The government-commissioned report is meant to set a baseline to compare aboriginal and non-aboriginal standards of living in the future.
It also sets out a range of goals to get rid of the gap completely, within 10 years — targets even the report's chairman says are on the "bold" side.
"While many will find these targets ambitious, the board believes that concerted efforts by all parties will make them attainable," says Chief Clarence Louie, chairman of the National Aboriginal Economic Development Board in his introduction to the report.
The board was created in 1990 by a federal order-in-council, and has devoted its attention in the past few years to producing the benchmarking report — what it calls the first comprehensive attempt to measure participation of First Nations, Metis and Inuit in the Canadian economy.
On the positive side, the report shows more and more aboriginal people are participating in the work force, while the non-aboriginal participation rate is falling.
The report also shows that graduation from high school is improving — although education levels are still dramatically lower than for non-aboriginals, especially when it comes to Inuit and First Nations people on reserve.
Self-employment is on the rise. Women generally fare much better than men. And Metis populations have several economic indicators in the same range as non-aboriginals.
"What we're trying to do is show there's a glimmer of hope here," said Dawn Madahbee, the vice-chair of the board who spearheaded work on the benchmarking report.
The improvements show that a concerted effort by government, aboriginals and business can make a difference and eventually eliminate the inequalities between aboriginal and non-aboriginal communities, she said.
A spokesman for Aboriginal Affairs Minister John Duncan said the government would review the report, and supports the principle of closing economic gaps between aboriginal and non-aboriginal populations. But he stopped short of endorsing the target of equality within 10 years.
Madahbee was already pushing back.
"We believe we need to achieve those targets. We need to be on par with mainstream Canada, and we believe it's possible," she said.
But the report also shows that unemployment is generally much higher for aboriginals, especially for First Nations people living on reserves, and incomes are considerably lower too.

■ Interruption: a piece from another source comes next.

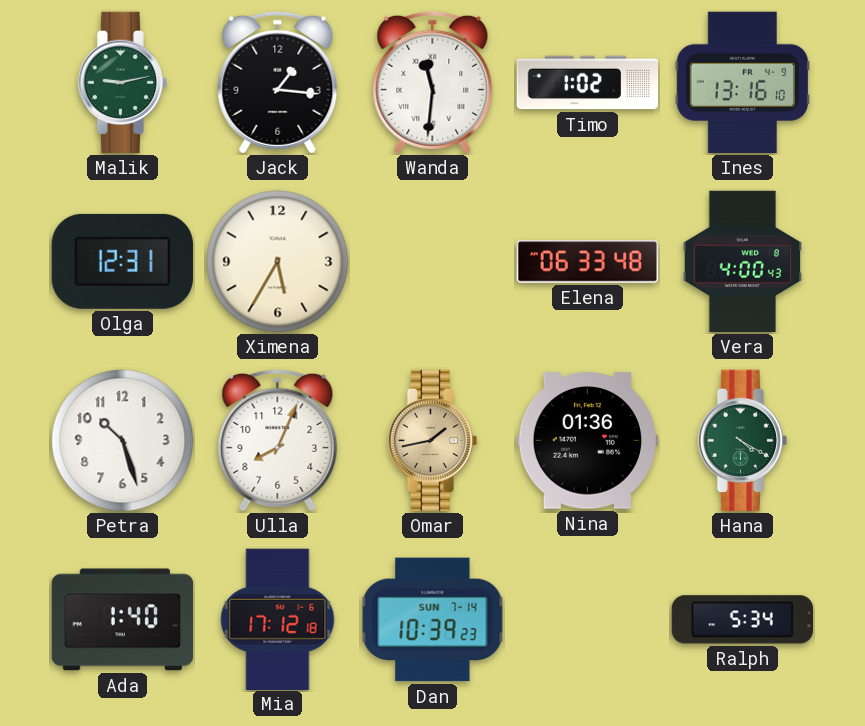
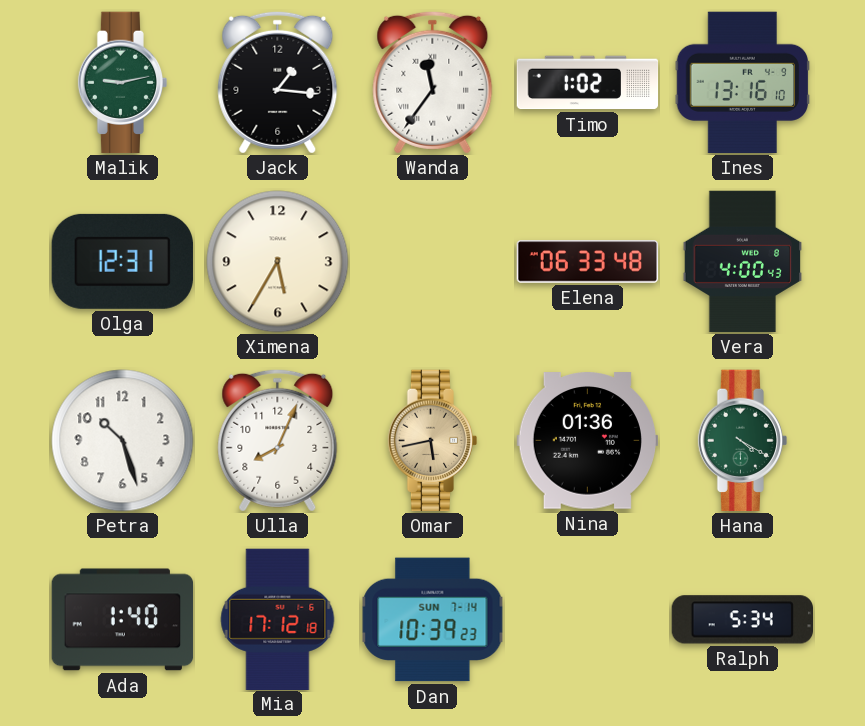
Wanda: 11:31 -> 11:36
Omar: 1:43 -> 5:43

The unemployment rate for aboriginals is roughly double the rate for the rest of the country. The percentage of the working age population that has a job on reserves is about 24 percentage points lower than for non-aboriginals.
And aboriginal incomes are about two-thirds the level of non-aboriginals. For First Nations people on reserves, average incomes are less than half the rest of the population's.

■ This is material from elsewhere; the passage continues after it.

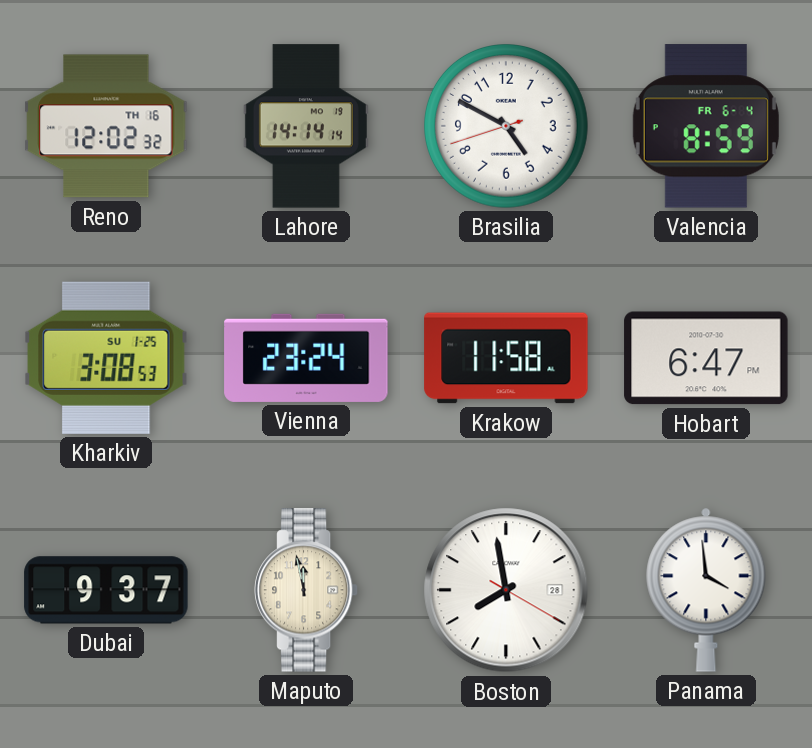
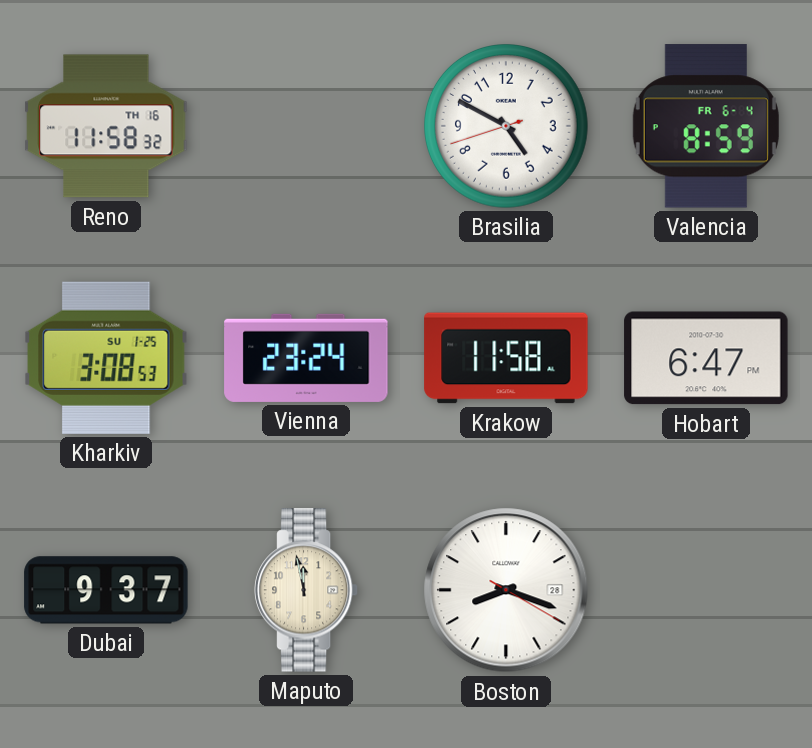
Reno: 12:02 -> 11:58
Lahore: 14:14 -> none
Boston: 7:58 -> 8:18
Panama: 3:59 -> none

Still, the report points out that aboriginal incomes are growing faster than non-aboriginals, increasing at a 2.2 per cent pace between 1995 and 2005. Non-aboriginal incomes grew just 1.46 per cent a year during the same period.
As for infrastructure, conditions in aboriginal communities are dramatically worse than elsewhere. Almost half of First Nations reserves and 31 per cent of Inuit communities had reported water quality issues. Overcrowding is common.
"We're not glossing over it. That's the reality we live in," said Madahbee.
The benchmarking report relied heavily on the last census for its research. That's because most Statistics Canada reports with up-to-date data do not include First Nations on reserves. However, the benchmarking report complemented the census research with other more recent work.
A separate, more contemporary, study that looks at the aboriginal labour market between 2007 and 2011 found that unemployment among aboriginal Canadians was 5.6 percentage points higher than non-aboriginals.
That research, by the Centre for the Study of Living Standards, had to exclude First Nations living on reserves since Statistics Canada's labour force survey does not include them. Including on-reserve populations would have made the results far worse.
The report found that the recession hammered aboriginal populations harder than non-aboriginal, partly because of the high proportion of people working in the resource sector.
But since 60 per cent of working-age aboriginal people live in the West and close to natural resources, the possibilities for employment growth are strong — if the workforce is properly trained, said the centre's director Andrew Sharpe.